Because multiple positions within Ffh were analyzed by FRET, the distance measurements can be used to provide more complex constraints than one-dimensional measurements. To evaluate the FRET data in three dimensions, individual distances were represented by spheres centered at the α-carbons of the appropriate residues within the NG domain (Figure 4). For simplicity, the distances between the donor at residue 11 and the acceptors at residues 340 and 366 were approximated as being equidistant, generating a single sphere centered at residue 11 (Figure 4A, blue sphere). The same assumption was made for the distances between residue 49 and residues 340 and 366 (Figure 4A, green sphere). The intersection of two spheres is a circle whose equation can be solved. This intersection circle was displayed as a toroid (i.e., a circle with 3-D thickness) to account for various sources of uncertainty in the distance measurements such as the broad Gaussian width distribution obtained for the FRET data, the simplification of the distances between the donor residues and residues 340 and 366 and measurements of the Ffh structure from α-carbon atoms. This toroid (Figure 4B, gray) designates the potential space in which residues 340 and 366 of the M domain are localized. The lack of FRET between residues 141 and 347 defines a third sphere (Figure 4B, red sphere) of prohibited space for residue 347 of the M domain. The distances between the residues used for the FRET measurements are in good agreement with ec_SRP (Figure 4C). Significantly, the relative orientations of M in other Ffh homologues (described above) are located close to the gray toroid defined by the FRET data (Figure 4D). This result is consistent with movement of M relative to NG being confined to this region. The T. aquaticus configuration fits less well, with the majority of the M domain positioned in the hole of the toroid, so the S. solfataricus and ec_SRP configurations could define the minimal region of movement, but this region could be expanded to include the T. aquaticus configuration.

DISCUSSION

SRP is a key “adaptor” molecule, performing many linked functions: signal sequence recognition, ribosome binding, and regulated release of a nascent chain to the membrane translocation machinery. To understand these roles requires knowledge of the structural states of SRP and identification of the sites of interaction with its binding partners. Here, we fit the structures of domains and fragments of SRP from different organisms to the reconstruction of SRP calculated from STEM micrographs to obtain a model for the complete structure of E. coli SRP.
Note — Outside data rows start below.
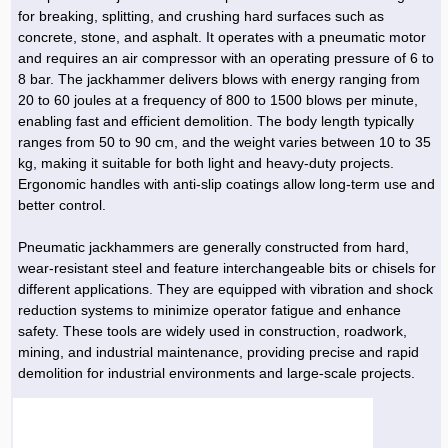
Hoist »
for breaking, splitting, and crushing hard surfaces such as
Bulb and Lighting equipment »
Service Equipment »
Plastic dish & cutlery »
Agriculture Services »
kitchen equipment »
Fertilizer & Pesticide »
Decoration »
Car »
Relative services »
Transmission
concrete, stone, and asphalt. It operates with a pneumatic motor
Metal Accessories »
Air Conditioning Equipment »
Packing Machines »
Industrial Services »
I-Beam and Rod »
Agriculture & Farming Machinery »
Wooden products »
Tower crane & Lift truck »
and requires an air compressor with an operating pressure of 6 to
Machinery spare parts »
Antenna »
Mining and Metallurgy
8 bar. The jackhammer delivers blows with energy ranging from
Cutting and shaping tools »
Industrial Services »
Quoting and printing colors »
Construction Services »
Construction Services »
Hi-Fi system »
Truck and minitruck »
CNC »
Walkie-Talkie »
Pumice & Ore »
Chemicals
20 to 60 joules at a frequency of 800 to 1500 blows per minute,
Security equipment »
enabling fast and efficient demolition. The body length typically
Industrial Tools & Parts »
Machinery Services »
Doors and Windows »
Carpet & Berber carpet »
Construction Machinery »
Packing Machines »
Phone, Fax and parts »
Relative Services »
Polymer products »
Oil, gas and petrochemicals
ranges from 50 to 90 cm, and the weight varies between 10 to 35
Measuring equipment »
Compressors »
Moulding »
Fabricated structures and Panels »
Kitchen Appliances »
Motorcycle »
kg, making it suitable for both light and heavy-duty projects.
Plastic Injection Machine »
Equipments »
Silicon & Carbon »
Artificial leather »
Accurate scales »
Interior Design
Ergonomic handles with anti-slip coatings allow long-term use and
Sand Paper and Sub »
Liquid Containers »
Transportation »
Stone, Ceramic and Tile »
Electric tools »
Concrete Pump »
Carpentry Machine »
Transceiver »
Iron »
Glue »
Drilling Machine »
Refurbishment »
better control.
Tools and Maintainance »
Fans & Turbomachinery »
Sewing and weaving tools »
Faucet »
Porcelain »
Bearing and belt »
Construction Machinery »
Cellphone »
Mould & Moulding »
Color & Paint »
Relative Services »
Parquet »
Pneumatic jackhammers are generally constructed from hard,
»
Valves »
Pipe »
Office Equipment »
wear-resistant steel and feature interchangeable bits or chisels for
Food industry Machines »
Forging Machines »
Gas »
Pipe, Fitting and Valve »
Cieling »
different applications. They are equipped with vibration and shock
Sewage Equipment »
Construction Materials »
Forging Machinery »
Mining Machine »
Rubber and Plastic »
Petrochemical »
Interior design »
reduction systems to minimize operator fatigue and enhance
safety. These tools are widely used in construction, roadwork,
Gearbox »
Housing Equipment »
Turning Machine »
Ceramics and Composites »
Chemical Lab Tools »
Container & Tank »
Booth Making »
mining, and industrial maintenance, providing precise and rapid
Isolation »
demolition for industrial environments and large-scale projects.
Plastic & Rubber Machine »
Machinery »
Partition »
Construction Machinery »
Petrochemicals »
Spatial Design »
Mining Machinery »
Nano Materials »
Lighting decoration »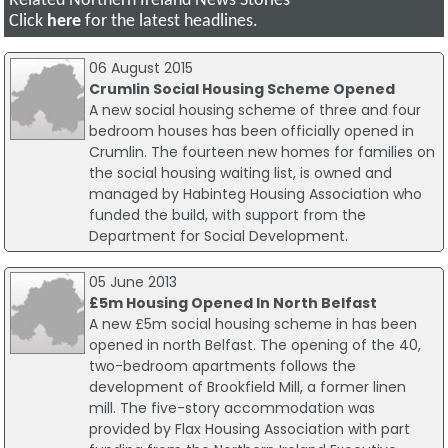
Related Northern Ireland News Stories
Click
here
for the latest headlines.
06 August 2015
Crumlin Social Housing Scheme Opened
A new social housing scheme of three and four
bedroom houses has been officially opened in
Crumlin. The fourteen new homes for families on
the social housing waiting list, is owned and
managed by Habinteg Housing Association who
funded the build, with support from the
Department for Social Development.
05 June 2013
£5m Housing Opened In North Belfast
A new £5m social housing scheme in has been
opened in north Belfast. The opening of the 40,
two-bedroom apartments follows the
development of Brookfield Mill, a former linen
mill. The five-story accommodation was
provided by Flax Housing Association with part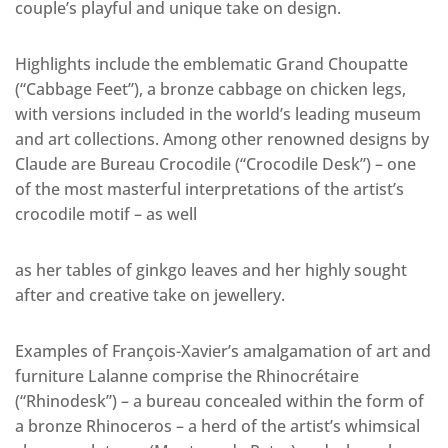
couple’s playful and unique take on design.
Highlights include the emblematic Grand Choupatte
(“Cabbage Feet”), a bronze cabbage on chicken legs,
with versions included in the world’s leading museum
and art collections. Among other renowned designs by
Claude are Bureau Crocodile (“Crocodile Desk”) – one
of the most masterful interpretations of the artist’s
crocodile motif – as well
as her tables of ginkgo leaves and her highly sought
after and creative take on jewellery.
Examples of François-Xavier’s amalgamation of art and
furniture Lalanne comprise the Rhinocrétaire
(“Rhinodesk”) – a bureau concealed within the form of
a bronze Rhinoceros – a herd of the artist’s whimsical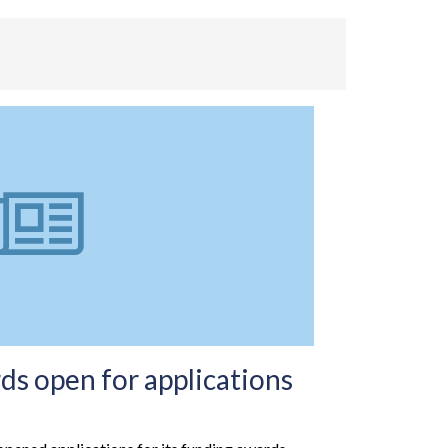
s open for applications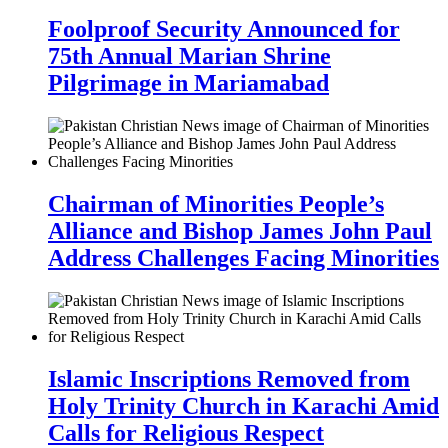
Foolproof Security Announced for
75th Annual Marian Shrine
Pilgrimage in Mariamabad
Chairman of Minorities People’s
Alliance and Bishop James John Paul
Address Challenges Facing Minorities
Islamic Inscriptions Removed from
Holy Trinity Church in Karachi Amid
Calls for Religious Respect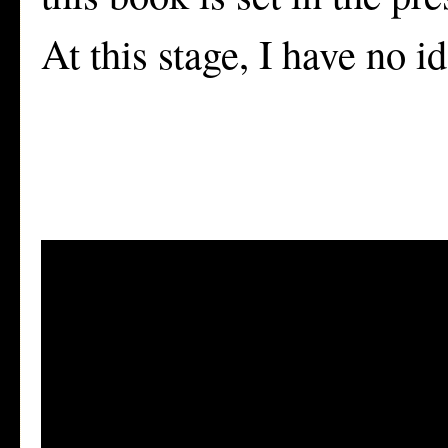
At this stage, I have no i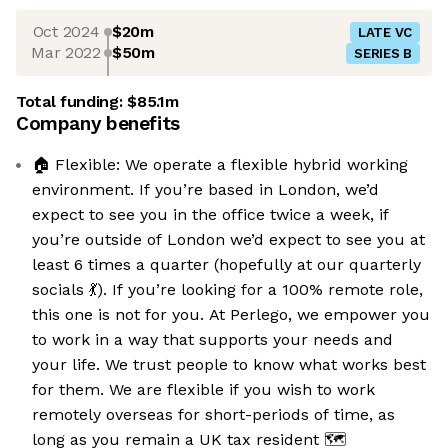
Oct 2024
$20m
LATE VC
Mar 2022
$50m
SERIES B
Total funding:
$85.1m
Company benefits
🏠 Flexible: We operate a flexible hybrid working
environment. If you’re based in London, we’d
expect to see you in the office twice a week, if
you’re outside of London we’d expect to see you at
least 6 times a quarter (hopefully at our quarterly
socials 💃). If you’re looking for a 100% remote role,
this one is not for you. At Perlego, we empower you
to work in a way that supports your needs and
your life. We trust people to know what works best
for them. We are flexible if you wish to work
remotely overseas for short-periods of time, as
long as you remain a UK tax resident 🗺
Consistent with other structural analyses of SRP, the different domains of SRP could be fit into our reconstruction for E. coli SRP only if the relative orientation of NG and M was changed (Figure 3D). Thus, the relative positioning of NG and M is different in every structure for Ffh and SRP yet solved. These differences may reflect bona fide differences between species, or they may indicate a common flexibility among all SRP exacerbated (or revealed) by the different specimen preparations, such as crystal packing, freeze drying on carbon or other conditions. Although there are clearly differences between SRPs from different organisms, the latter case is strongly supported by the broad FRET distance distributions between two fluorophores on the different domains of Ffh. The distance distributions imply that a dynamic range of Ffh conformations, possibly multiple discrete conformations, was sampled, which could be conferred by a flexible interdomain linker that permits motion of the M domain within a limited region (Figure 4). Flexibility is also consistent with recent observations suggesting that the M and NG domain organization changes for E. coli Ffh when it binds RNA (Buskiewicz et al., 2005a). Assuming conformational flexibility exists, the different crystal structures might result from the different specimen preparations or crystallography conditions used for structure determination. Consistent with this possibility, a cross-linking study of the binding of Ffh and FtsY in T. aquaticus suggests an NG-M domain organization that is not compatible with that obtained by crystallography (Chu et al., 2004). These results confirm that M can move relative to NG in SRP, a conclusion that could only be drawn by comparing several different SRP structures obtained from a variety of environments and using different techniques.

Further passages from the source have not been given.